Senior System GPU Performance Engineer
NVIDIAJob Title
Senior System GPU Performance Engineer
Role Summary
The Senior System GPU Performance Engineer will maximize performance and power-efficiency of production GPU systems by connecting workload behavior, silicon capability, software policy, and platform constraints to identify bottlenecks and productize improvements.
This role sits within NVIDIA's Silicon Co-Design Group (SCG) and owns analysis from hypothesis through root-cause closure, plan-of-record integration, and confirmed product impact.
Experience Level
Senior - typically requires 8+ years of relevant experience in GPU or system performance engineering, post-silicon characterization, silicon productization, or hardware-software performance optimization.
Responsibilities
Primary responsibilities include system-level characterization, driving productization, experimental design, and cross-functional closure.
- Own system-level GPU performance and power characterization from first silicon through production across representative applications, benchmarks, and product configurations.
- Drive performance and power feature productization; translate measured behavior into firmware, driver, BIOS, platform, and silicon recommendations that meet product targets and schedules.
- Design experiments, execute test plans, and build models to isolate bottlenecks across GPU compute, memory, interconnect, CPU interaction, power delivery, and thermal limits.
- Analyze production-silicon data across process, voltage, temperature, workloads, and bins to quantify performance-per-watt trade-offs and identify optimization opportunities.
- Lead multi-functional root-cause closure across architecture, design, validation, software/firmware, power/thermal, reliability, ATE, product management, manufacturing, and operations; own fixes through confirmation.
- Establish reusable automation, visualization, and closed-loop methodologies to improve experiment coverage, analysis accuracy, debug velocity, and learning across programs.
- Translate complex system signals into decision-ready options for executive leadership on feature readiness, product configuration, targets, and program risks.
Requirements
Must-have technical skills, experience, and behaviors for the role.
- 8+ years of experience in GPU or system performance engineering, post-silicon characterization, silicon productization, or hardware-software performance optimization.
- Hands-on experience with silicon bring-up, frequency and power characterization, product binning, and performance-per-watt optimization across process, voltage, temperature, workloads, and system configurations.
- Strong understanding of GPU and system architecture, including compute pipelines, memory hierarchy, interconnects, CPU-GPU interactions, scheduling, telemetry, and sustained-performance limits.
- Proven ability to design controlled experiments, develop performance or power models, analyze large datasets, and use statistics to separate bottlenecks and causal effects from noise.
- Strong programming and analysis skills in Python plus one or more of C, C++, SQL, JMP, or equivalent; experience automating tests, data processing, and visualization.
- Demonstrated ability to structure ambiguous system-level problems and drive them to root-cause closure across globally distributed, multi-functional teams.

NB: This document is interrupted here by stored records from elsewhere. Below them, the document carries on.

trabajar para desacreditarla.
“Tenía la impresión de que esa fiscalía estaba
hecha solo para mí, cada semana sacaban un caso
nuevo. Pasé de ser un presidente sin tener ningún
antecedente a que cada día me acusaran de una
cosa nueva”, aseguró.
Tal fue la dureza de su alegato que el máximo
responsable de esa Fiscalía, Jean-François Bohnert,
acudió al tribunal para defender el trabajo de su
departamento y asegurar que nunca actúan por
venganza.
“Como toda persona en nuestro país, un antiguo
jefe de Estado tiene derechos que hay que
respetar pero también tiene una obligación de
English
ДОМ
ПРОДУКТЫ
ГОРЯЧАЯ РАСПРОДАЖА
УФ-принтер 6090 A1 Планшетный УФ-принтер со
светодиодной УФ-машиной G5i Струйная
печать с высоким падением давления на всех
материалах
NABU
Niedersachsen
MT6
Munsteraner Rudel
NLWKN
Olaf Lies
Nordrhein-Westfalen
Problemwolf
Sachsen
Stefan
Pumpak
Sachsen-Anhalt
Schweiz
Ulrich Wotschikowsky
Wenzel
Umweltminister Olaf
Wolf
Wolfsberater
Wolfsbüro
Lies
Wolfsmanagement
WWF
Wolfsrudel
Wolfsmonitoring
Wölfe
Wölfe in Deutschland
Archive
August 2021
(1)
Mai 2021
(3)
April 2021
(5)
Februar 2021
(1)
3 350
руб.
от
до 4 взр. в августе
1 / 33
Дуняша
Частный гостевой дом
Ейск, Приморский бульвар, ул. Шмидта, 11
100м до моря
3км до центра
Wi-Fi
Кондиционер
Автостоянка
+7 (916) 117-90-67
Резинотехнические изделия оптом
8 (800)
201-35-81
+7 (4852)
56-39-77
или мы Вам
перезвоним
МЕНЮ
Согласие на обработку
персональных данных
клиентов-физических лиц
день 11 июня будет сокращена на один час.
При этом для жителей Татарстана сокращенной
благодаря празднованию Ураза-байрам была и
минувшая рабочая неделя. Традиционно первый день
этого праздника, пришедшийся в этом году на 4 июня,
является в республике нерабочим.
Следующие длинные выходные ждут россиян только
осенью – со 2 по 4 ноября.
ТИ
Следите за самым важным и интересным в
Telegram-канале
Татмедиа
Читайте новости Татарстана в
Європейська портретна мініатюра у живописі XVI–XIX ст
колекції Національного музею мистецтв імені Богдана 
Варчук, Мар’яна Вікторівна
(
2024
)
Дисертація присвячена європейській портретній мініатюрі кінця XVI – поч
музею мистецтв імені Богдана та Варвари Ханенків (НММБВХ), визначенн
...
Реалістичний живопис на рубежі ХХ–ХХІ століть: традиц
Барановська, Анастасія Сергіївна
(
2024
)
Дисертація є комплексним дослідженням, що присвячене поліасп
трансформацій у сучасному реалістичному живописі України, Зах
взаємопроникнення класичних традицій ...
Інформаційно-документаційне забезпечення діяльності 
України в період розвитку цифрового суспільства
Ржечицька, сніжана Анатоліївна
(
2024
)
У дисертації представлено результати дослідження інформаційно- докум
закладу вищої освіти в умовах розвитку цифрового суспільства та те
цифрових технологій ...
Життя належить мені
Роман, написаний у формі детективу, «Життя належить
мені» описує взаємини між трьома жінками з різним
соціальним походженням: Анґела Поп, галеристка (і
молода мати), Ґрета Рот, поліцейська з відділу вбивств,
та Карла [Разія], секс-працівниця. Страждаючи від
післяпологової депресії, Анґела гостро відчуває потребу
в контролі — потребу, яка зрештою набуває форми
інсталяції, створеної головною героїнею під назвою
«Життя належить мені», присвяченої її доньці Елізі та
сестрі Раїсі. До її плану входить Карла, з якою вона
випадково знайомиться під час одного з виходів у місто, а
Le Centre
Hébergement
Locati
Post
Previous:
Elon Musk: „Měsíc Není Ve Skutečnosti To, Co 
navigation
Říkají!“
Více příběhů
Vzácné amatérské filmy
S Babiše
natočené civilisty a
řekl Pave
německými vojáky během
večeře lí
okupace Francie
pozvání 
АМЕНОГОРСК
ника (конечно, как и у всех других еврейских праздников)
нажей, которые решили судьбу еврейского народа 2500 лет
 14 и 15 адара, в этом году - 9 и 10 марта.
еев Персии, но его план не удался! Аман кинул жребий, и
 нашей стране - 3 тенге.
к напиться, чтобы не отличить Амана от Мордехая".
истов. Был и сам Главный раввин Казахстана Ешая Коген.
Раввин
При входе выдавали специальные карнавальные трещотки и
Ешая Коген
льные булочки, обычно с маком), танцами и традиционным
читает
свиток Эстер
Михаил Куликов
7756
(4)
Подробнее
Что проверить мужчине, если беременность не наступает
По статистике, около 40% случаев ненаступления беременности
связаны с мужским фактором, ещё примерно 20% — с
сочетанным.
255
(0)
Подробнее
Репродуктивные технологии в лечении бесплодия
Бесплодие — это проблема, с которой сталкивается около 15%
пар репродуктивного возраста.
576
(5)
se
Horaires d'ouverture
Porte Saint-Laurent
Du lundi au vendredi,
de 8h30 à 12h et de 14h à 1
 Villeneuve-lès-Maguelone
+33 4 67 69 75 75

- Strong written and verbal communication; able to translate complex technical issues into concise, decision-ready options for leadership.
Nice-to-have:
- Track record of shipping GPU performance or power features that improved application performance, performance-per-watt, product segmentation, or time to market.
- Experience optimizing large GPU, CPU, AI accelerator, or complex SoC platforms for Datacenter, Gaming, Automotive, Robotics, or Embedded products.
- Deep experience with GPU profiling, workload characterization, production telemetry, performance counters, or simulation-to-silicon correlation.
- Experience building reusable performance models, test frameworks, or analysis methodologies used across multiple silicon programs or advanced process nodes.
- Experience applying AI tools to accelerate experiment design, anomaly detection, debug, analysis, or reporting while maintaining correctness guardrails.
Education Requirements
BS or MS in Electrical Engineering, Computer Engineering, Computer Science, Systems Engineering, or a related field - or equivalent practical experience.
About the Company
Company: NVIDIA
Headquarters: Santa Clara, California, USA
NVIDIA is a global leader in accelerated computing, renowned for its innovative solutions in AI and digital twins that transform diverse industries. The company specializes in networking technologies, providing end-to-end InfiniBand and Ethernet solutions for servers and storage that optimize performance and scalability. NVIDIA serves sectors such as high-performance computing, enterprise data centers, and cloud computing, constantly reinventing its products and services to stay ahead in the market.